Soweit die nüchternen Zahlen der GGR aus dem offiziellen „Dashboard“ der Bundesregierung.
Deutschland noch Weltspitze
Die Pharma-Branche soll zurückgeholt werden. Wir rufen der Bundesregierung zu: Die Medizintechnik ist noch da! Wir haben hier am Standort noch eine starke Medizintechnik. Wir haben noch Tausende mittelständische Unternehmen und Familienbetriebe, die hier forschen und produzieren. Wir haben hier noch die Produktionsstätten und die Zulieferer. Die MedTech-Branche steht für Innovationskraft, Versorgungssicherheit, Exportstärke und Arbeitsplätze.
Wenn es um die wirtschaftliche Zukunft des Landes geht, ist die Medizintechnik mit die größte Chance. Deutschland ist in der Medizintechnik Weltspitze. Noch. Denn unsere Standortbedingungen haben sich deutlich verschlechtert. Die Herbstumfrage 2024 des BVMed zeigt: Der Medizintechnik-Standort Deutschland ist stark gefährdet.
Forderung nach ressortübergreifender MedTech-Strategie
Dabei hat die MedTech-Branche Lösungen für die großen gesellschaftlichen Herausforderungen unserer Zeit: für die demografische Entwicklung mit immer mehr älteren und multimorbiden Menschen, für den Fachkräftemangel. Medizintechnologien tragen zu einer besseren Patienten-Versorgung, zu effizienteren Prozessen und Entlastung des medizinischen Personals bei. Es geht nur mit MedTech. Medizintechnik muss deshalb in allen Versorgungsbereichen und Reformvorhaben mitgedacht werden – als Teil der Lösung!

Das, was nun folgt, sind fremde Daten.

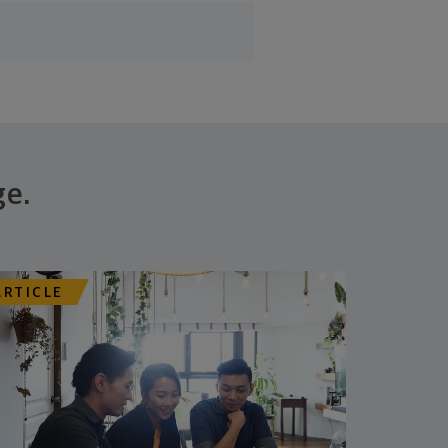
ge.
ARTICLE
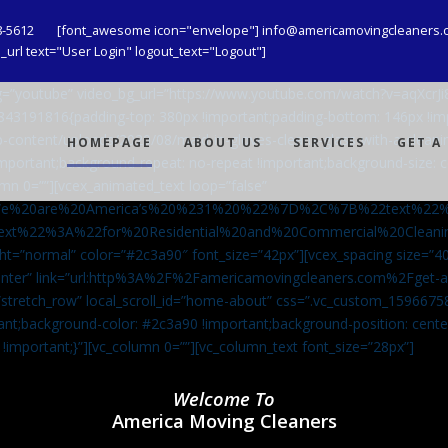
8-5612
[font_awesome icon="envelope"] info@americamovingcleaners.
url text="User Login" logout_text="Logout"]
_bg=”youtube” video_bg_url=”https://www.youtube.com/watch?v=aqXcr
6843191816{padding-top: 380px !important;padding-bottom: 146px !i
-content/uploads/2020/08/maid-in-gloves-cleans-glass-with-a-cleani
HOMEPAGE
ABOUT US
SERVICES
GET A
important;background-repeat: no-repeat !important;background-size: c
mn 0=””][vcex_animated_text loop=”false”
We%20are%20America’s%20%231%20%22%7D%2C%7B%22text%22
ext%22%3A%22for%20Residential%20and%20Commercial%20Cle
ht=”normal” color=”#2c3a90″ font_size=”42px”][vcex_spacing size=”40
”center” link=”url:http%3A%2F%2Famericamovingcleaners.com%2Fget
=”stretch_row” local_scroll_id=”home-about” css=”.vc_custom_159667
ant;background-color: #2c3a90 !important;background-position: cente
 !important;}”][vc_column 0=””][vc_column_text font_size=”28px”]
Welcome To
America Moving Cleaners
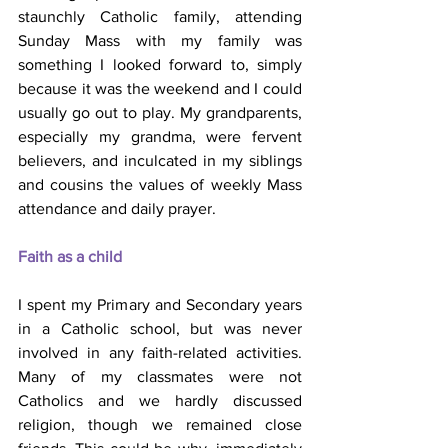
staunchly Catholic family, attending 
Sunday Mass with my family was 
something I looked forward to, simply 
because it was the weekend and I could 
usually go out to play. My grandparents, 
especially my grandma, were fervent 
believers, and inculcated in my siblings 
and cousins the values of weekly Mass 
attendance and daily prayer.
Faith as a child
I spent my Primary and Secondary years 
in a Catholic school, but was never 
involved in any faith-related activities. 
Many of my classmates were not 
Catholics and we hardly discussed 
religion, though we remained close 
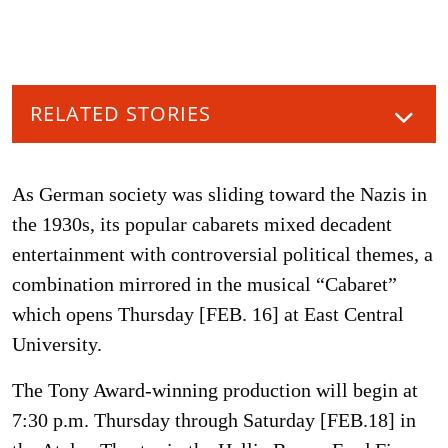
RELATED STORIES
As German society was sliding toward the Nazis in
the 1930s, its popular cabarets mixed decadent
entertainment with controversial political themes, a
combination mirrored in the musical “Cabaret”
which opens Thursday [FEB. 16] at East Central
University.
The Tony Award-winning production will begin at
7:30 p.m. Thursday through Saturday [FEB.18] in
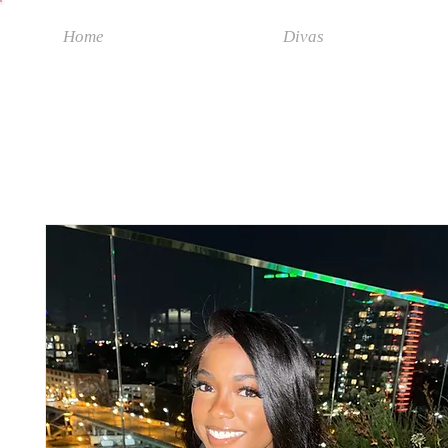
Home
Divas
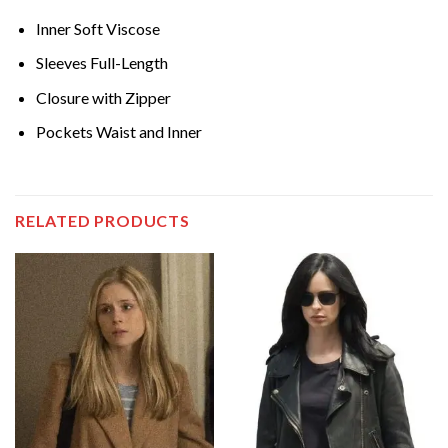
Inner Soft Viscose
Sleeves Full-Length
Closure with Zipper
Pockets Waist and Inner
RELATED PRODUCTS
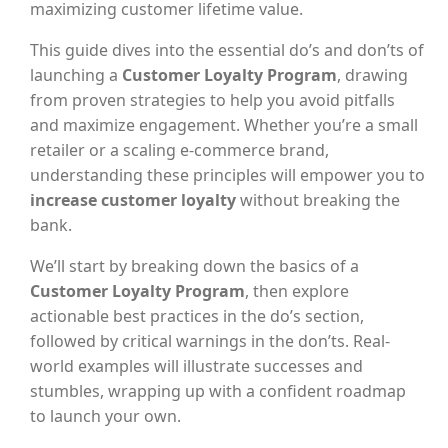
maximizing customer lifetime value.
This guide dives into the essential do’s and don’ts of
launching a
Customer Loyalty Program
, drawing
from proven strategies to help you avoid pitfalls
and maximize engagement. Whether you’re a small
retailer or a scaling e-commerce brand,
understanding these principles will empower you to
increase customer loyalty
without breaking the
bank.
We’ll start by breaking down the basics of a
Customer Loyalty Program
, then explore
actionable best practices in the do’s section,
followed by critical warnings in the don’ts. Real-
world examples will illustrate successes and
stumbles, wrapping up with a confident roadmap
to launch your own.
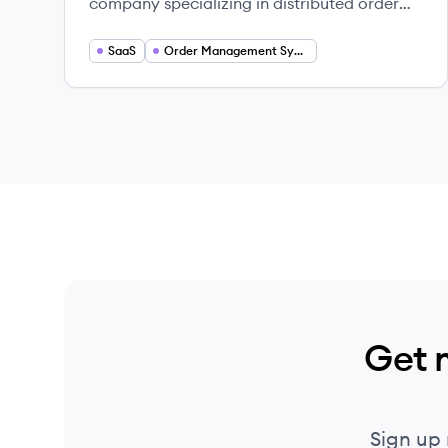
company specializing in distributed order
management (DOM) and inventory
availability solutions for B2C and B2B
SaaS
Order Management Systems
commerce. Their cloud-native platform
helps retailers and brands manage complex
fulfillment operations and enhance
customer experiences.
Get 
Sign up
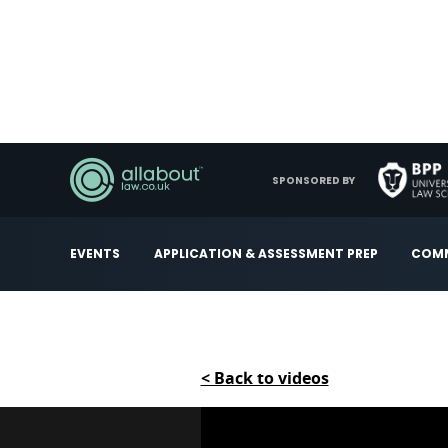
SPONSORED BY
EVENTS
APPLICATION & ASSESSMENT PREP
COMM
< Back to videos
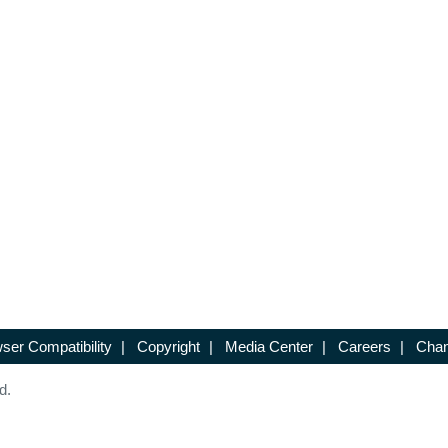
ser Compatibility
|
Copyright
|
Media Center
|
Careers
|
Chan
d.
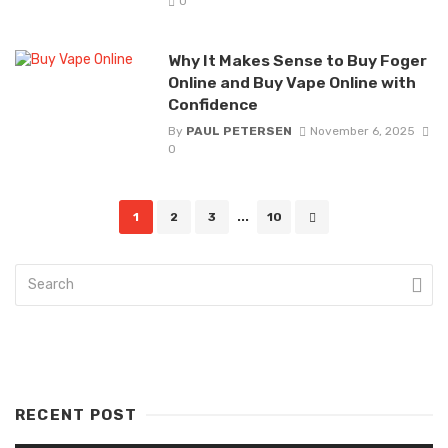
0
Why It Makes Sense to Buy Foger
Online and Buy Vape Online with
Confidence
By
PAUL PETERSEN
November 6, 2025
0
Posts
1
2
3
...
10
navigation
RECENT POST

Was muss jetzt getan werden? Wir brauchen eine eigenständige MedTech-Strategie mit ressortübergreifend abgestimmten Maßnahmen. Der BVMed steht hier im Schulterschluss mit anderen Wirtschaftsverbänden zu einem Dialog mit der Politik bereit, um gemeinsam an konstruktiven Lösungen zu arbeiten. Wir brauchen ein klares Bekenntnis der Politik zum Medizintechnik-Standort Deutschland. Der neuen Bundesregierung bietet sich mit der Medizintechnik im Land eine große Chance. Sie sollte sie nutzen.
Mark Jalaß ist Vorstandsvorsitzender des Bundesverbandes Medizintechnologie (BVMed).